• **EXERCISE INSTRUCTIONS**
Please reproduce exactly, and only, the line containing "B4312C small wine fridge (560, 703)" and every line after it to the end of the records below, leaving out all pictures.

• **Saved entries**
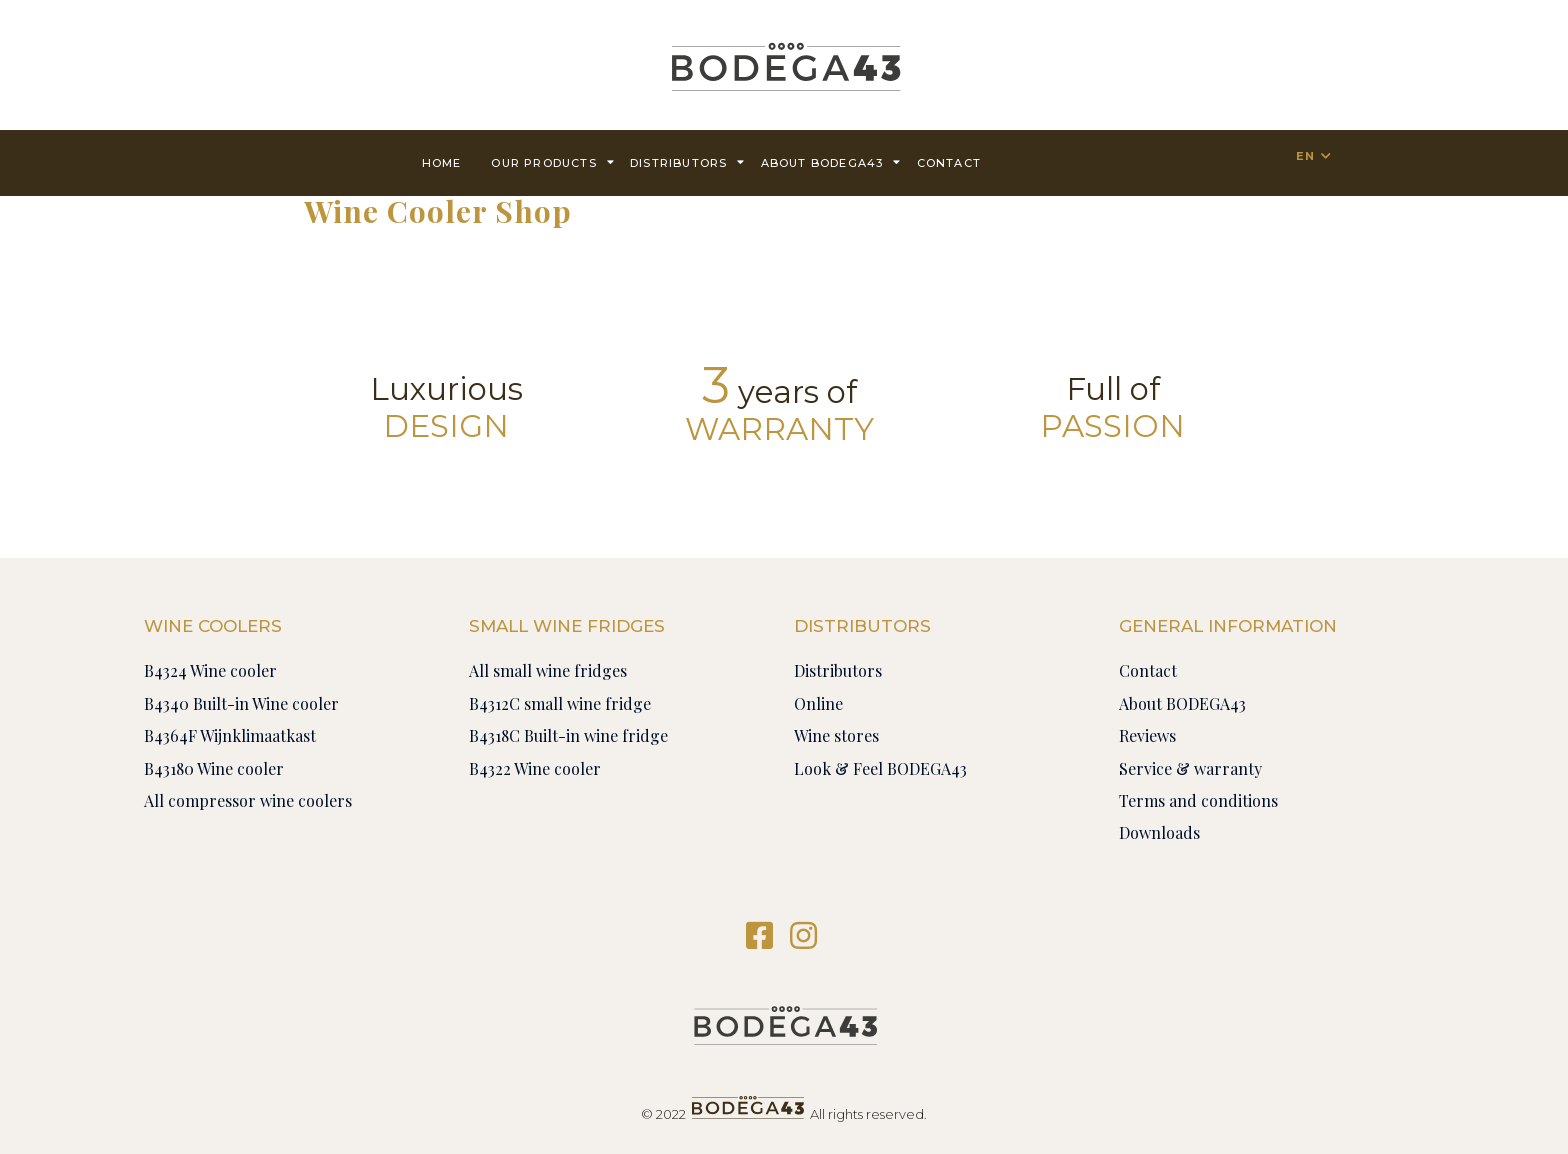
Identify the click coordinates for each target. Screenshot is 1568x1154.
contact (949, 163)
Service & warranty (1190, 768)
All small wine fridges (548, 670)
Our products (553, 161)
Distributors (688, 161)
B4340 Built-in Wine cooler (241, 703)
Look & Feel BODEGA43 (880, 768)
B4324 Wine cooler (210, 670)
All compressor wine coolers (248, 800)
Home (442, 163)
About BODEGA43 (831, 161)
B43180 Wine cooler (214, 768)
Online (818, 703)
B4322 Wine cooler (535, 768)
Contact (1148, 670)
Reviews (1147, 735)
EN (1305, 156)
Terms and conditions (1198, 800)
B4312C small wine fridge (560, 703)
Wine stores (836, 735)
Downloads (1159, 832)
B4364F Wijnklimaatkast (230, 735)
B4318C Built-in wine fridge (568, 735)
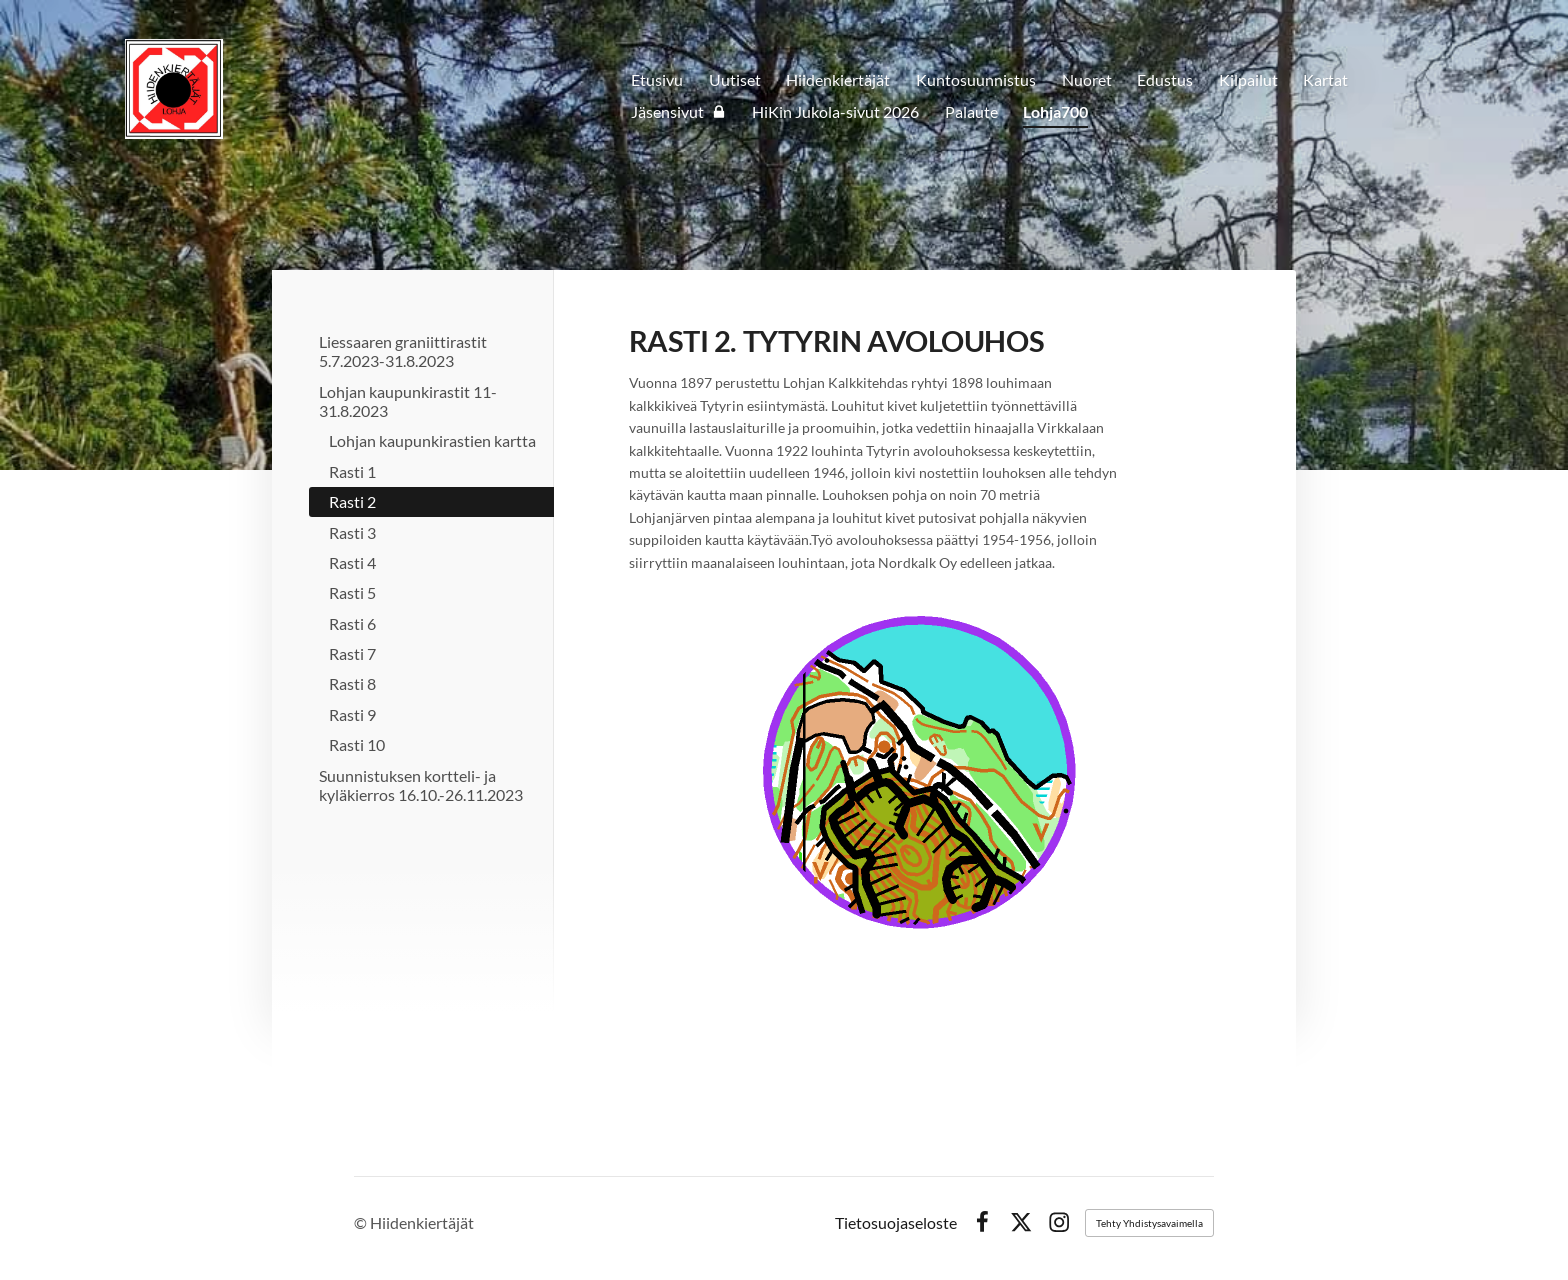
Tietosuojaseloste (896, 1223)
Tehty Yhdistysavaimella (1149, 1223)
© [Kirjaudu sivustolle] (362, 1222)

• **FINISHED TASK**
B4312C small wine fridge (560, 703)
Wine stores (836, 735)
Downloads (1159, 832)
B4364F Wijnklimaatkast (230, 735)
B4318C Built-in wine fridge (568, 735)
Tietosuojaseloste (896, 1223)
Tehty Yhdistysavaimella (1149, 1223)
© [Kirjaudu sivustolle] (362, 1222)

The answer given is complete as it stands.